In need of a link log

Raging Platypus tips a cow

Happy Fourth Birthday to RSS (via Dave, via Dave)

Looking for a picture that would explain why I thought Annabella Lwin should know her audience (or at least one member of it), but they’re oddly hard to find. I’d forgotten that she was only 16 at the time, though. Damn I’m getting old.

Simon’s noticing the dark side of browser tabs. Even worse than just having 57 tabs open in six browser windows is doing that on a less stable operating system, and watching them vanish in a crash. Any more, I stick to just one window, where I rarely open more that twenty tabs before they get crowded enough to make me actually deal with some of them.

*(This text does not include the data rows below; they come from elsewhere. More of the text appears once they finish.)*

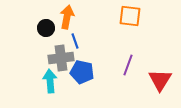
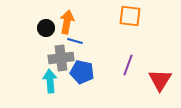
orange arrow: moved 5 px down
blue line: rotated 56 degrees counterclockwise
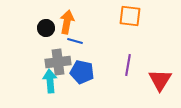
gray cross: moved 3 px left, 4 px down
purple line: rotated 10 degrees counterclockwise
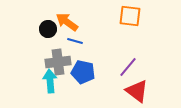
orange arrow: rotated 65 degrees counterclockwise
black circle: moved 2 px right, 1 px down
purple line: moved 2 px down; rotated 30 degrees clockwise
blue pentagon: moved 1 px right
red triangle: moved 23 px left, 11 px down; rotated 25 degrees counterclockwise
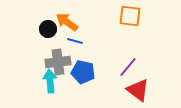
red triangle: moved 1 px right, 1 px up
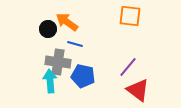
blue line: moved 3 px down
gray cross: rotated 15 degrees clockwise
blue pentagon: moved 4 px down
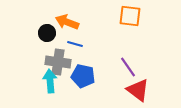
orange arrow: rotated 15 degrees counterclockwise
black circle: moved 1 px left, 4 px down
purple line: rotated 75 degrees counterclockwise
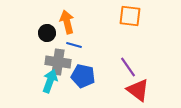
orange arrow: rotated 55 degrees clockwise
blue line: moved 1 px left, 1 px down
cyan arrow: rotated 25 degrees clockwise
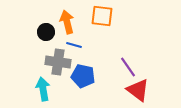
orange square: moved 28 px left
black circle: moved 1 px left, 1 px up
cyan arrow: moved 7 px left, 8 px down; rotated 30 degrees counterclockwise
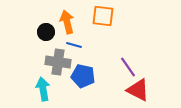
orange square: moved 1 px right
red triangle: rotated 10 degrees counterclockwise
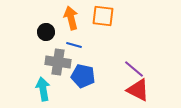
orange arrow: moved 4 px right, 4 px up
purple line: moved 6 px right, 2 px down; rotated 15 degrees counterclockwise
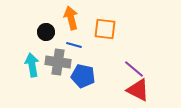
orange square: moved 2 px right, 13 px down
cyan arrow: moved 11 px left, 24 px up
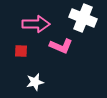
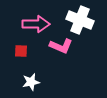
white cross: moved 3 px left, 2 px down
white star: moved 4 px left
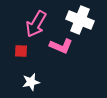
pink arrow: rotated 120 degrees clockwise
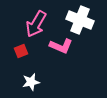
red square: rotated 24 degrees counterclockwise
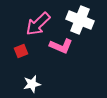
pink arrow: moved 2 px right; rotated 16 degrees clockwise
white star: moved 1 px right, 2 px down
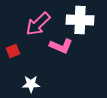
white cross: rotated 20 degrees counterclockwise
red square: moved 8 px left
white star: moved 1 px left; rotated 12 degrees clockwise
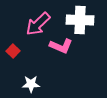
red square: rotated 24 degrees counterclockwise
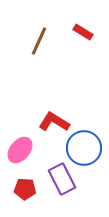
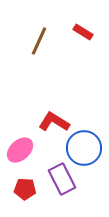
pink ellipse: rotated 8 degrees clockwise
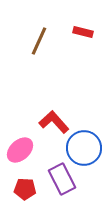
red rectangle: rotated 18 degrees counterclockwise
red L-shape: rotated 16 degrees clockwise
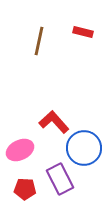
brown line: rotated 12 degrees counterclockwise
pink ellipse: rotated 16 degrees clockwise
purple rectangle: moved 2 px left
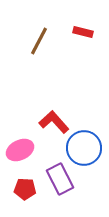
brown line: rotated 16 degrees clockwise
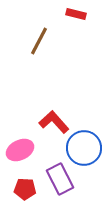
red rectangle: moved 7 px left, 18 px up
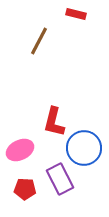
red L-shape: rotated 124 degrees counterclockwise
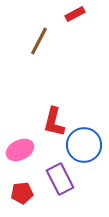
red rectangle: moved 1 px left; rotated 42 degrees counterclockwise
blue circle: moved 3 px up
red pentagon: moved 3 px left, 4 px down; rotated 10 degrees counterclockwise
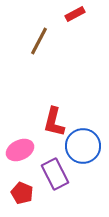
blue circle: moved 1 px left, 1 px down
purple rectangle: moved 5 px left, 5 px up
red pentagon: rotated 30 degrees clockwise
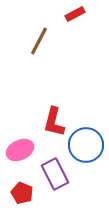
blue circle: moved 3 px right, 1 px up
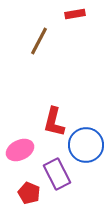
red rectangle: rotated 18 degrees clockwise
purple rectangle: moved 2 px right
red pentagon: moved 7 px right
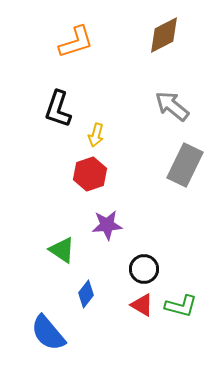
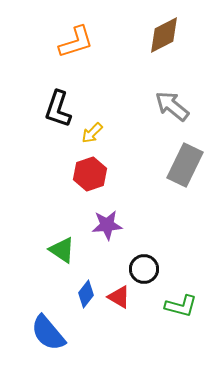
yellow arrow: moved 4 px left, 2 px up; rotated 30 degrees clockwise
red triangle: moved 23 px left, 8 px up
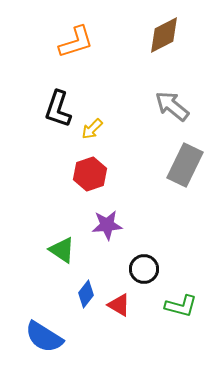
yellow arrow: moved 4 px up
red triangle: moved 8 px down
blue semicircle: moved 4 px left, 4 px down; rotated 18 degrees counterclockwise
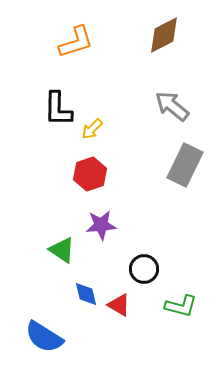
black L-shape: rotated 18 degrees counterclockwise
purple star: moved 6 px left
blue diamond: rotated 52 degrees counterclockwise
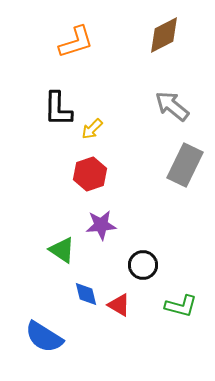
black circle: moved 1 px left, 4 px up
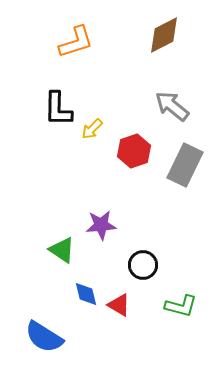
red hexagon: moved 44 px right, 23 px up
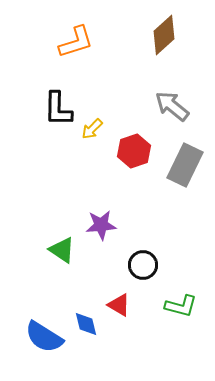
brown diamond: rotated 15 degrees counterclockwise
blue diamond: moved 30 px down
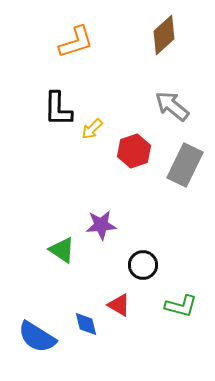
blue semicircle: moved 7 px left
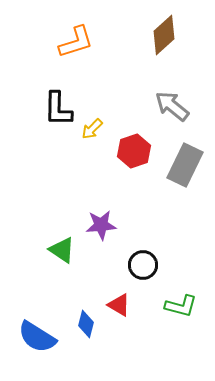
blue diamond: rotated 28 degrees clockwise
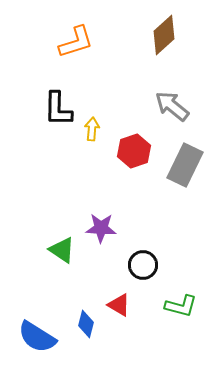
yellow arrow: rotated 140 degrees clockwise
purple star: moved 3 px down; rotated 8 degrees clockwise
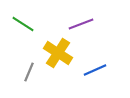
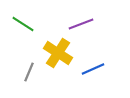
blue line: moved 2 px left, 1 px up
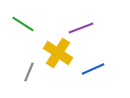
purple line: moved 4 px down
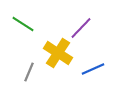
purple line: rotated 25 degrees counterclockwise
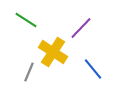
green line: moved 3 px right, 4 px up
yellow cross: moved 5 px left, 1 px up
blue line: rotated 75 degrees clockwise
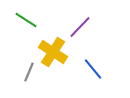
purple line: moved 1 px left, 1 px up
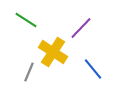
purple line: moved 1 px right, 1 px down
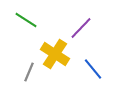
yellow cross: moved 2 px right, 2 px down
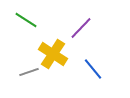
yellow cross: moved 2 px left
gray line: rotated 48 degrees clockwise
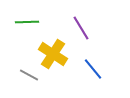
green line: moved 1 px right, 2 px down; rotated 35 degrees counterclockwise
purple line: rotated 75 degrees counterclockwise
gray line: moved 3 px down; rotated 48 degrees clockwise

I really need to get Micah Alpern’s microblogosphere search tool (searches Google sequentially for the sites in your RSS aggregator’s OPML subscription file) unzipped and installed. There’s an awful lot of interesting stuff going on now around the idea of finding things that people are saying about things that interest you, whether by searching RSS at Feedster or by aggregating TrackBacks on a topic at Phil Pearson’s Topic Exchange. I just wish I could see the happy medium between search’s “publishers can just do whatever they please, and searchers have to come up with the words they used” and centralized aggregation’s “publishers must all use the same word, so that searchers can find everything in a single place.” I’m not even sure whether what I’m looking for is better search, along the lines of latent semantic analysis, or better aggregation, with someone or something figuring out that my “MT hacks” category is pretty much the same as someone else’s “Mov(e)able Type tweaks” category. I know I want it, that I’d rather read a couple thousand posts that interest me culled from ten thousand weblogs than skim ten thousand posts from a few hundred weblogs while doing my own culling, but I’m not even sure which direction to look.

2 Comments

Comment by Stuart Langridge #
2003-03-16 01:51:23

What I’d really like to do is index the whole web (or, failing that, the whole blogsphere) with Autonomy. This ”find out what’s relevant to you and to what you’re looking at” problem is, essentially, the same one that major businesses are facing under the title of Knowledge Management. Now, there’s a great, great deal of corporate bull about that, and there’s also firms charging stupid money for something that you could put together with ht://dig which big firms buy because it costs money and therefore is good. However, Autonomy is evil witchcraft. It’s really, really quite amazing. It can categorise all sorts of disparate sources into categories, it can relate documents to other documents, it can index everything. I mean, it also costs daft money, but the tech behind it is presumably one that people could duplicate to some extent. I sound like a paid shill for them here, I admit, but I was blown away by just how cool it was when I went to see it for work. Some more thought required on how we could do this, especially since the Autonomy approach is still ”one big server indexes everything”, and we want a distributed ”everyone does one little thing and it all works” approach…

Comment by Phil Ringnalda #
2003-03-16 09:50:05

Hrm. Bloody hard to read through their incredibly buzzword-rich site to get to the meat, but it certainly does sound like they are building my dream machine. Several bits, like their spectrograph view of clusters getting hot, cooling off, and forking over time, look instantly useful.

I just can’t imagine how we could possibly avoid the ”one big server (cluster)”, though, since what I want are things I don’t know are related (you say ”cluster modeling” when I’m saying ”word bursts”), which are being published by people I’ve never heard of. Yes, I want my personal knowledge server to gulp down the feeds from the ten thousand weblogs I know about and know I’m interested in, sorting and clustering them so I can see ”what we’re talking about now” and also ”what we’ve said about this”, but I also want an ”everything said precisely about this by everyone, with clusters of very closely related topics”. Maybe it’s possible for my server to share its concept map with enough other servers to somehow combine them into a distributed version that would take me right to someone’s post of interest even though in link terms they’re an untraversable distance away. I dunno. I hope some really smart people are working on it for me, because it’s way too big a problem for me to be able to keep it in my head for long.